Ask ChatGPT or Portexity a very Taiwan question -- which one of the SaaS tools is not worth subscription, which service is better and durable -- it's often not brand office networks, but rather Dcard's discussion string and PTT tweets. It's not the wrong engine, it's the way AI judges who's credible, and it's different from what the sales team is used to. Dcard and PTT just became its favorite shape, and were pulled out again and again as the skeleton of the answer.
AI, when sorting the source, is really looking at five things.
The generator engine starts with a few sources from the large language and immediate inspection, and then a line is drawn. It chooses not the traditional SEO indicators of external connections or domain weights, but a few signals that are closer to `the content does not look like the truth'. It's more useful to figure out these signals than to back up any algorithm legend.
- Can be captured and cleaned: the contents are public, there is no hard entry into the wall, the titles and paragraphs are clearly structured, and the models can cut the clips that can be directly quoted.
- It's fresh: the discussion string is updated almost every day, and the time is clear; the engine prefers recent and changing information rather than static pages that haven't moved in three years.
- First hands-on expression: When the words "I'm actually testing" "I stepped on Ray for six months" appear, they will be sentenced to reading it as a personal experience, not as a packaged distribution.
- Multiple sources testify against each other: When dozens of separate posters say similar conclusions, the model takes them as a consensus that has already been tested.
- Mother language density is high: high quality Chinese-language raw materials are already scarce, and Dcard and PTT are the largest of them, with natural weight being raised.
Putting these five points together will create a fact that makes the distributor uncomfortable: a dedicated online presentation of the page, with scores under this standard, often to a three-line PTT. It's not that it's bad, but it's all about what I want you to believe, but what the engine is looking for is what people actually encounter.
Why did Dcard and PTT keep getting pulled out?
The common denominator of these two stations is mass, time stamp, and tone. PTT has been building on discussions for more than two decades, and some panels are themselves a source of authority in a particular domain, and local comments may even affect the market in the opposite direction. For a model that answers the question: "What does the Taiwanese think about this?", the signal density here is so high that it's hard to bypass.
More importantly, the structure. A poster with a title, a text, a boob and a reply, was born in a question-and-answer format, and the model did not have to guess which sentence was the point, and the cost of extraction was extremely low. On the contrary, many brand officials' networks hide the rules and prices that are most worthy of being quoted in the round, the elements that need to be put on the wheel, or a large picture, as if they had themselves removed from the list of candidates. You can't read the engine when it doesn't exist.
Wikipedia, government website, local news: another kind of trust
If the forum provides 'credibility of experience', the wikipedia, .gov.tw domain and local news provide 'credibility of fact'. When asked about the year of incorporation, the size of the industry, and the definition of the law, the engines will be given priority over these sources, because they are structured, connected in large numbers and difficult to fake. A healthy AI answer, usually spelled out together by forum experience and these authority facts; with any missing side, the answer is simple.

What does this two B2B and SaaS brand represent?
Your potential client is using AI right now to ask "X good?" "X and Y good?" And you don't have most of the ingredients to spell out that answer. Even if the official network SEO is impeccable, as long as your name is not in the Dcard, PTT, Wiki or industry news, your answer is blank. The user sees a conclusion that doesn't exist at all, and then compares and decides with it.

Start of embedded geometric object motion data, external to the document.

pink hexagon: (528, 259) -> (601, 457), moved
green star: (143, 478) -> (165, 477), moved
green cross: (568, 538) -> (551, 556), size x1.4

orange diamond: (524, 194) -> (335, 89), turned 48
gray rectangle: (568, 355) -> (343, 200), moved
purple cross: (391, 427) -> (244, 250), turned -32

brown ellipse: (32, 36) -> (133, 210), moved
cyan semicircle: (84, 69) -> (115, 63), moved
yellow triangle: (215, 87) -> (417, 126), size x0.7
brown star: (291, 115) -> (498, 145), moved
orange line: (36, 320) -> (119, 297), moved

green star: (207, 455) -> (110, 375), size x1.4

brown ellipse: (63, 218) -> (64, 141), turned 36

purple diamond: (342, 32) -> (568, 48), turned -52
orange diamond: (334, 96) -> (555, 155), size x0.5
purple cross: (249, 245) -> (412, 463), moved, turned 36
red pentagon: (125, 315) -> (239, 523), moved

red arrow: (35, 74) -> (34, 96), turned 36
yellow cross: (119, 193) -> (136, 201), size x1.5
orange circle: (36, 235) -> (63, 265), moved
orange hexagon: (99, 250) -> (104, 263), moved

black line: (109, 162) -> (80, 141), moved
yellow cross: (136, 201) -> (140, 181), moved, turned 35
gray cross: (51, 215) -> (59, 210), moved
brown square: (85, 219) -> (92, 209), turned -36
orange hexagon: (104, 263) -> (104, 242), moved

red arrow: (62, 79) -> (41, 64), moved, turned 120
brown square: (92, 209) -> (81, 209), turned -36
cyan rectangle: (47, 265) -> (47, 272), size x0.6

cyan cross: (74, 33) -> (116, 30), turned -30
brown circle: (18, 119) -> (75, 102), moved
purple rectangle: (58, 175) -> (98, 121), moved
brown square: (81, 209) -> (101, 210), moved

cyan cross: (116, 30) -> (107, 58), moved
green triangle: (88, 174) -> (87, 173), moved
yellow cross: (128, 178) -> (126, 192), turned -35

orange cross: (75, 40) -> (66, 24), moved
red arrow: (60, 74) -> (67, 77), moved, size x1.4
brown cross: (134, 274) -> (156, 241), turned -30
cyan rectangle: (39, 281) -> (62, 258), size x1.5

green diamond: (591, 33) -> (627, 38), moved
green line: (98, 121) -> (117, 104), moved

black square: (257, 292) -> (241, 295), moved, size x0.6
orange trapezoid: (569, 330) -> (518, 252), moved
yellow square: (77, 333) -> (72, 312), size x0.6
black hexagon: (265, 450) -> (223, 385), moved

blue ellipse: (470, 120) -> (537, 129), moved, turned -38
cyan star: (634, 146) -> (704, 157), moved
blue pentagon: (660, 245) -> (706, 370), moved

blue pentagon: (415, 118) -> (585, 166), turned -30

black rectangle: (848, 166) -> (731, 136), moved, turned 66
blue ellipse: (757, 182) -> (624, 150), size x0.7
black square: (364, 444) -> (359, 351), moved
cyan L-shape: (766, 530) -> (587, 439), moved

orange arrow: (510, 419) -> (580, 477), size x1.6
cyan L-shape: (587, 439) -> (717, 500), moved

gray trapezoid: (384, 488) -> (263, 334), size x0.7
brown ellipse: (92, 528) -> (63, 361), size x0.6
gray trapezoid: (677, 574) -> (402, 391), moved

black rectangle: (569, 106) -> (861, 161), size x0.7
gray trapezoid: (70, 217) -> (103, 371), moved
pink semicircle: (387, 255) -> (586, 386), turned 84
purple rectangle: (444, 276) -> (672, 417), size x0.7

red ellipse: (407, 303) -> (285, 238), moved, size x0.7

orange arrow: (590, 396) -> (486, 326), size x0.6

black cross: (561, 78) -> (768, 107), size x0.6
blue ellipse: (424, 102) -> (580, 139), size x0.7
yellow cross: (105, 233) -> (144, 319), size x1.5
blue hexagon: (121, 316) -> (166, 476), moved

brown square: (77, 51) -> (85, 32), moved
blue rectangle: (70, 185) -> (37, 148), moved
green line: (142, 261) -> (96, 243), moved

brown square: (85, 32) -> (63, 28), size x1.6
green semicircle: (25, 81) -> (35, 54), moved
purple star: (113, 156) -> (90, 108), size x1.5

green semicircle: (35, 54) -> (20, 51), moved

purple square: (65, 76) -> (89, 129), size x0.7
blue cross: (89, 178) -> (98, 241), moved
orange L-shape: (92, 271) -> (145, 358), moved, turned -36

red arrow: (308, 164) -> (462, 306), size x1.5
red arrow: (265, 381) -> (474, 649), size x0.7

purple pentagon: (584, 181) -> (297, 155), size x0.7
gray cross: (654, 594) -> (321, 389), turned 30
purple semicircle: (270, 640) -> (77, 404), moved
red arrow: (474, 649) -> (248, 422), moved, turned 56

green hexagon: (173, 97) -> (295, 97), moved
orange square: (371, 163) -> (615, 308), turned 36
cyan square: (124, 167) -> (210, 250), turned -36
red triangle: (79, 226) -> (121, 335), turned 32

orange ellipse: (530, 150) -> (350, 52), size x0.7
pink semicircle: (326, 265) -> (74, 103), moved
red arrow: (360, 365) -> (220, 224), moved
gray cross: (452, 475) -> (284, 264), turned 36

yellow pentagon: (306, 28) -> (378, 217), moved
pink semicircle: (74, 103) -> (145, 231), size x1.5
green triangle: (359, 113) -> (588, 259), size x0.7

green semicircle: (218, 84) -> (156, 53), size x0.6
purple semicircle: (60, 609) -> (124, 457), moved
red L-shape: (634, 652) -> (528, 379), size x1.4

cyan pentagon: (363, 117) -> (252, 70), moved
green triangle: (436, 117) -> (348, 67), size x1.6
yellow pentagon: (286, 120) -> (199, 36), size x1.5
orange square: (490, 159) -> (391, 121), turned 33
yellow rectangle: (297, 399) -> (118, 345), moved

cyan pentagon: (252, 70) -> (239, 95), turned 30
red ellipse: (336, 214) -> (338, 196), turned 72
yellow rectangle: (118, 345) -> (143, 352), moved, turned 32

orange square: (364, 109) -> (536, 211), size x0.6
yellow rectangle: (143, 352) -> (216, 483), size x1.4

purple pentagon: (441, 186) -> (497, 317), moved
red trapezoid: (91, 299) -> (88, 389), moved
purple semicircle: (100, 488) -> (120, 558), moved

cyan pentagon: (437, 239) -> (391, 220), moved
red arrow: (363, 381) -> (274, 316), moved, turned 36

Common sense: HR Saas, a Taiwan-based official network, telegraphs, and technical blogs are all complete, but AI was asked about the "Recommendation to Taiwan's good-use leave system" and never appeared because it was not mentioned in the Dcard board and PTT discussions. Its competition was brought into the answers by old Man five years ago, but it was not even qualified for a juror. This difference is never visible with the traditional ranking tool.
What do you want to do with these sources?
There is no shortcut, but there is a way, and the direction is clear: to allow real empirical signals to accumulate in the right place, not by water. It's easy to be sentenced to low quality, to do more and even to undermine brand trust.
- In its own domain, replace adjectives with first-person, quantified reality and case studies, giving content the kind of experience that engines trust.
- It is important to keep the subject matter of the brand in perspective to a level sufficient to be quoted by Wikipedia and industry media: a clear time frame, product definition, verifiable milestones.
- Encourage real users to leave their hearts behind in communities where they would otherwise be out of reach, exchange good product experience for discussion, not budget postings.
- Continuously monitoring your type, AI is quoting sources, whether you are mentioned or not -- no measure, all merit is just speculation.
From speculation to seeing.
AI, which sources are quoted, how many times your brand appears in Taiwan's answer, and what it says, are actually measured, not felt. It's not until you see the visibility gap between Dcard, PTT, Wiki and the local news, and then the content and public relations sources know where to go. You want to know how you're being described by AI, where the gap is, you can follow up with Brand Radar in Tenten, or you can book a direct 30-minute GEO diagnosis, and we'll put your gap on the table.